**WHAT IS NEEDED:** Wherever the string "your" appears in the listing, copy that line.

BEGIN

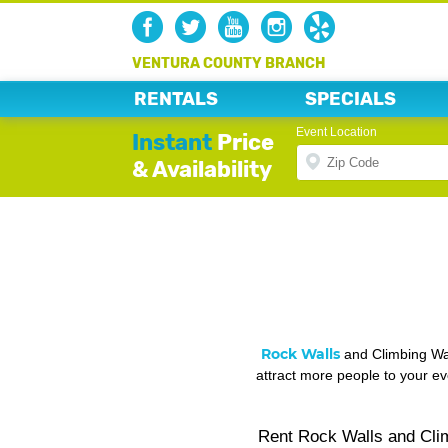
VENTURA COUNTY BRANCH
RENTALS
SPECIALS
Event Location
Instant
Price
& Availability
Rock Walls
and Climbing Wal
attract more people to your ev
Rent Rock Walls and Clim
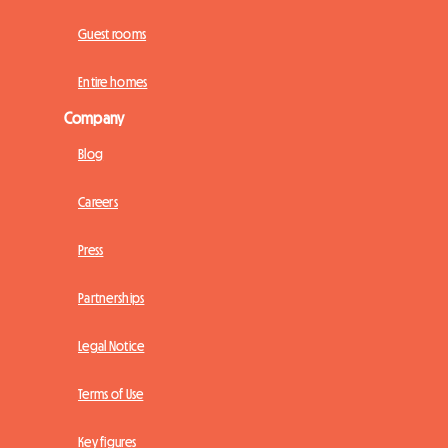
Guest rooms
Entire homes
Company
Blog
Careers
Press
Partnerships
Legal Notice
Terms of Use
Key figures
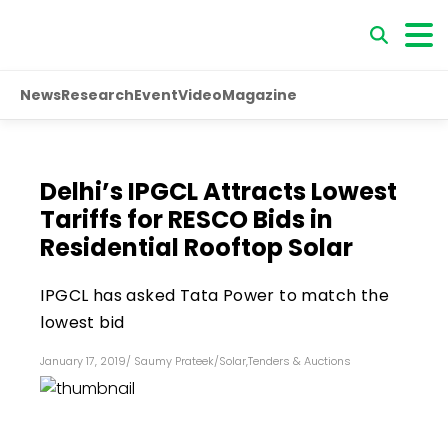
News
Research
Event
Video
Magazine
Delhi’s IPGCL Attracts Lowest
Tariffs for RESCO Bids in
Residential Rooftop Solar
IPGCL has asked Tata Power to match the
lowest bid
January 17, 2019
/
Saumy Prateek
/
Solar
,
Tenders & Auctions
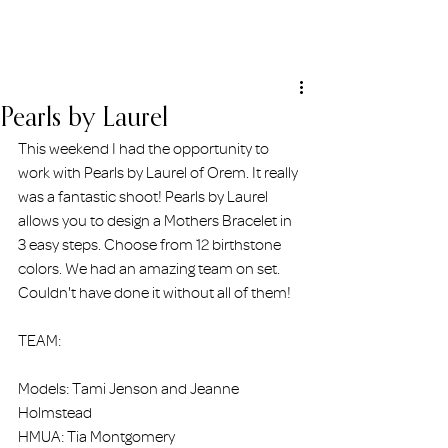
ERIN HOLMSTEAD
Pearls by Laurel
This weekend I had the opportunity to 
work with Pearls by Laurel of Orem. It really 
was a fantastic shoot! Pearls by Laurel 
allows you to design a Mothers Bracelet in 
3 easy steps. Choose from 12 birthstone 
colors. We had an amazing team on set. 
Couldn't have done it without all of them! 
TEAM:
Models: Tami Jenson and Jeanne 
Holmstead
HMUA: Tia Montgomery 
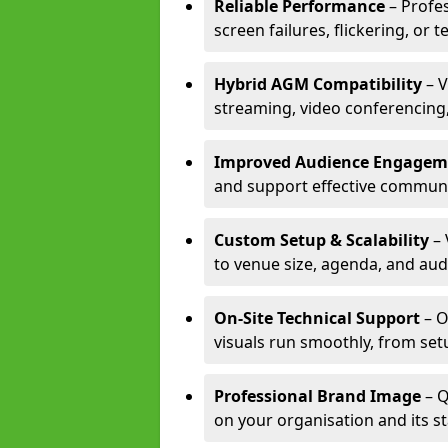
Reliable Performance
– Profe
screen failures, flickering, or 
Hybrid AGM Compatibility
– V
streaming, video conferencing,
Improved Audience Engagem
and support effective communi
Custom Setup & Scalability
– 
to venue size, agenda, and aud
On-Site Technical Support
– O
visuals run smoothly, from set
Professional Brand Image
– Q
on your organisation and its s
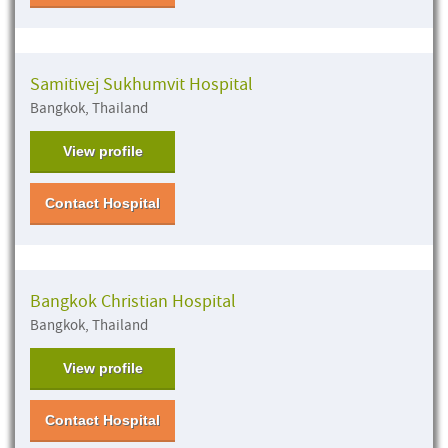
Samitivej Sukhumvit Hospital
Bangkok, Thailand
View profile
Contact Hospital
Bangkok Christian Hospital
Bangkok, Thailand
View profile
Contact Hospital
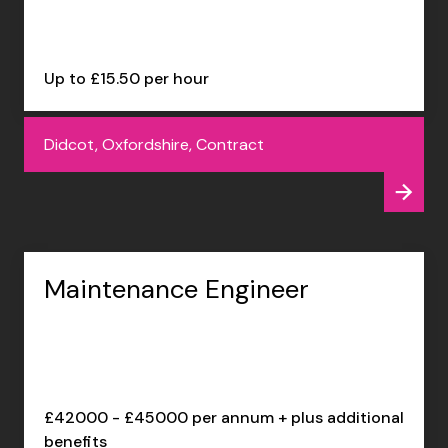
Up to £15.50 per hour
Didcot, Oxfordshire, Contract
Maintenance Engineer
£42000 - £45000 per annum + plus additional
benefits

END
BEGIN

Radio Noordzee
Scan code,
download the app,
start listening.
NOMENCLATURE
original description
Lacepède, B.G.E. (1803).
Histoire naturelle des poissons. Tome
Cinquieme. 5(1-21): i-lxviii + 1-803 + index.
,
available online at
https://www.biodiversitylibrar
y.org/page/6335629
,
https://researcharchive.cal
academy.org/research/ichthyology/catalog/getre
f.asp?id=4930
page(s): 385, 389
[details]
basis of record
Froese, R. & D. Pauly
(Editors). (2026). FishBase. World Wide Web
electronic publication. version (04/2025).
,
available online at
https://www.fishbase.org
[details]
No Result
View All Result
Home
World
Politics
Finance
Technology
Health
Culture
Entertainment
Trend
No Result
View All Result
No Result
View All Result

END

**TASK ANSWER:**
attract more people to your ev
on your organisation and its s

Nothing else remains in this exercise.